DATASET ENTRIES
*** Begin section ***
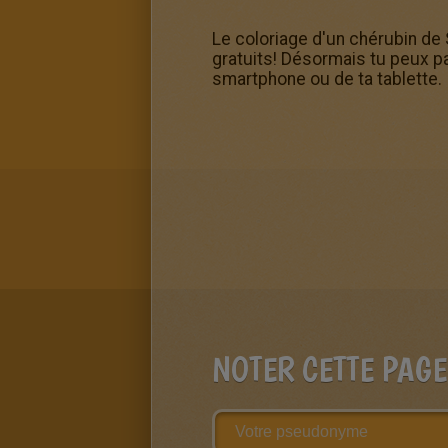
Le coloriage d'un chérubin de S
gratuits! Désormais tu peux pa
smartphone ou de ta tablette.
NOTER CETTE PAGE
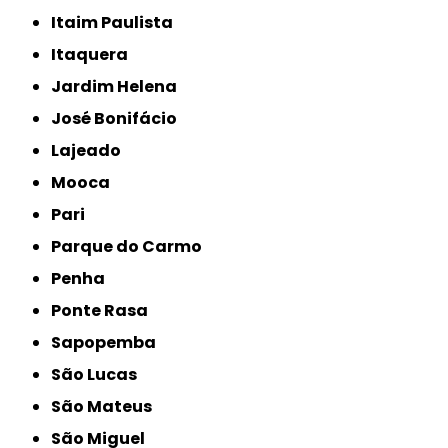
Itaim Paulista
Itaquera
Jardim Helena
José Bonifácio
Lajeado
Mooca
Pari
Parque do Carmo
Penha
Ponte Rasa
Sapopemba
São Lucas
São Mateus
São Miguel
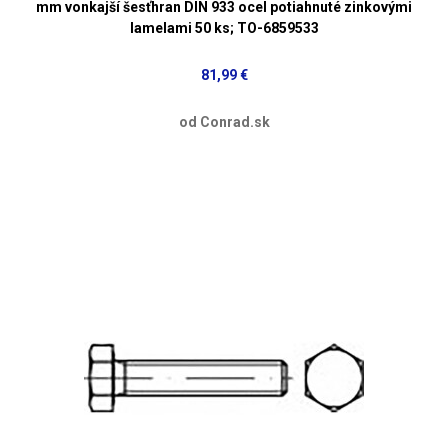
mm vonkajší šesťhran DIN 933 ocel potiahnuté zinkovými
lamelami 50 ks; TO-6859533
81,99 €
od Conrad.sk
*** End section ***
EXERCISE
Every line from the one containing "smartphone ou de ta tablette." through the last line of the data, both included, is to be repeated exactly; the pictures are to be left out.

EXERCISE RESPONSE
smartphone ou de ta tablette.
NOTER CETTE PAGE
Itaim Paulista
Itaquera
Jardim Helena
José Bonifácio
Lajeado
Mooca
Pari
Parque do Carmo
Penha
Ponte Rasa
Sapopemba
São Lucas
São Mateus
São Miguel
mm vonkajší šesťhran DIN 933 ocel potiahnuté zinkovými
lamelami 50 ks; TO-6859533
81,99 €
od Conrad.sk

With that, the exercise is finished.